▶ **DATA EXTRACT**:
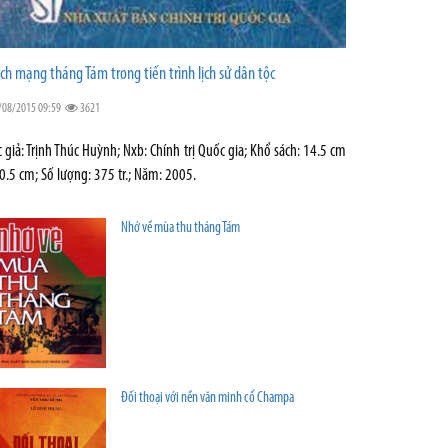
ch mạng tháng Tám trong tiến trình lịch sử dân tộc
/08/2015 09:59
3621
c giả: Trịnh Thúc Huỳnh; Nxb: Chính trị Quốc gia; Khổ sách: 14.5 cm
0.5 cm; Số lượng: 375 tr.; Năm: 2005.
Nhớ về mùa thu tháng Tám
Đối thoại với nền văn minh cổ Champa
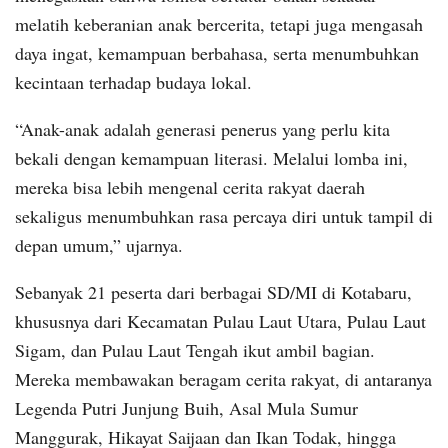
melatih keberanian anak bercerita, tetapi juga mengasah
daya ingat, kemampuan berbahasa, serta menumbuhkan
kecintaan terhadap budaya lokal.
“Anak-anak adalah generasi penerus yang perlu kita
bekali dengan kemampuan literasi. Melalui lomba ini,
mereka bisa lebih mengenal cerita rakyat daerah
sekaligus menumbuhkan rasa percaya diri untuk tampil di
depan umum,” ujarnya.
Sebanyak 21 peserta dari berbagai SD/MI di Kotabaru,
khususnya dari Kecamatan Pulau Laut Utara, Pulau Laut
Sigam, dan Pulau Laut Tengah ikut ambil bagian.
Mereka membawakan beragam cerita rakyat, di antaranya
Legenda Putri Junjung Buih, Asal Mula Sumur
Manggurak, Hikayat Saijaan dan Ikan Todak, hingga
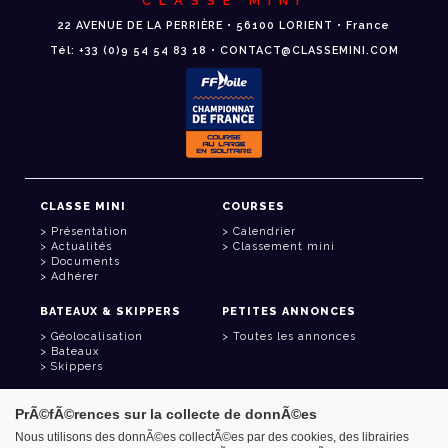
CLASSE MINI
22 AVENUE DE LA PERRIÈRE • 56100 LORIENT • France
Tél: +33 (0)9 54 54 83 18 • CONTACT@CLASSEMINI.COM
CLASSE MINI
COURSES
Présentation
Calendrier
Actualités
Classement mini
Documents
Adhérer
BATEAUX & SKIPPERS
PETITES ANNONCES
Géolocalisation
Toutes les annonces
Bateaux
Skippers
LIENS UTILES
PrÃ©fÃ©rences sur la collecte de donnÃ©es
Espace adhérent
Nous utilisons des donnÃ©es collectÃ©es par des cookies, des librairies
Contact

==

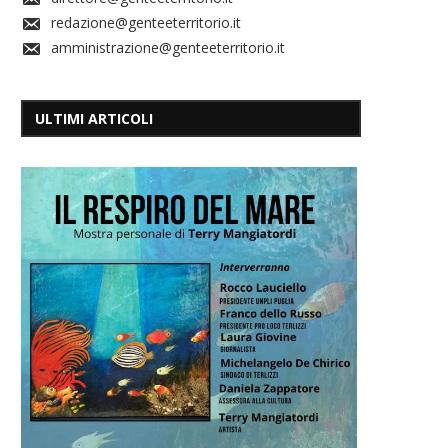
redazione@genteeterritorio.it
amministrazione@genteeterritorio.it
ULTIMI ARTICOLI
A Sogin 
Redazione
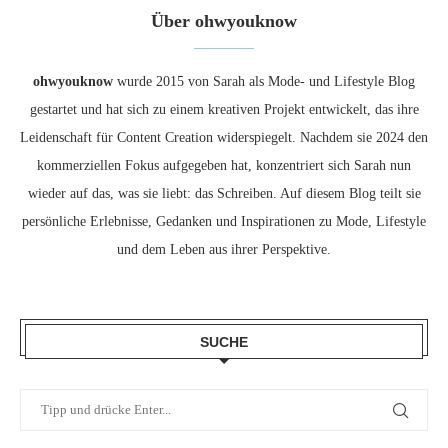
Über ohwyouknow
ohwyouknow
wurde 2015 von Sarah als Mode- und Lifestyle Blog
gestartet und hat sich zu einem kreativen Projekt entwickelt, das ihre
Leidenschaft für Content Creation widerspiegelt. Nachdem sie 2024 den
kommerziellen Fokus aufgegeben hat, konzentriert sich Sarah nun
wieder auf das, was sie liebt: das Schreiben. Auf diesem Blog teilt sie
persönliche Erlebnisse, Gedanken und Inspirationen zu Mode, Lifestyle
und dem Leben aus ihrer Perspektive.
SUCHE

▶ **PROBLEM STATEMENT**:
Output exactly those lines of the data above that run from the line with "daya ingat, kemampuan" up to and including the line with "Espace adhérent". No pictures go in.

▶ **EXPECTED ANSWER**:
daya ingat, kemampuan berbahasa, serta menumbuhkan
kecintaan terhadap budaya lokal.
“Anak-anak adalah generasi penerus yang perlu kita
bekali dengan kemampuan literasi. Melalui lomba ini,
mereka bisa lebih mengenal cerita rakyat daerah
sekaligus menumbuhkan rasa percaya diri untuk tampil di
depan umum,” ujarnya.
Sebanyak 21 peserta dari berbagai SD/MI di Kotabaru,
khususnya dari Kecamatan Pulau Laut Utara, Pulau Laut
Sigam, dan Pulau Laut Tengah ikut ambil bagian.
Mereka membawakan beragam cerita rakyat, di antaranya
Legenda Putri Junjung Buih, Asal Mula Sumur
Manggurak, Hikayat Saijaan dan Ikan Todak, hingga
CLASSE MINI
22 AVENUE DE LA PERRIÈRE • 56100 LORIENT • France
Tél: +33 (0)9 54 54 83 18 • CONTACT@CLASSEMINI.COM
CLASSE MINI
COURSES
Présentation
Calendrier
Actualités
Classement mini
Documents
Adhérer
BATEAUX & SKIPPERS
PETITES ANNONCES
Géolocalisation
Toutes les annonces
Bateaux
Skippers
LIENS UTILES
PrÃ©fÃ©rences sur la collecte de donnÃ©es
Espace adhérent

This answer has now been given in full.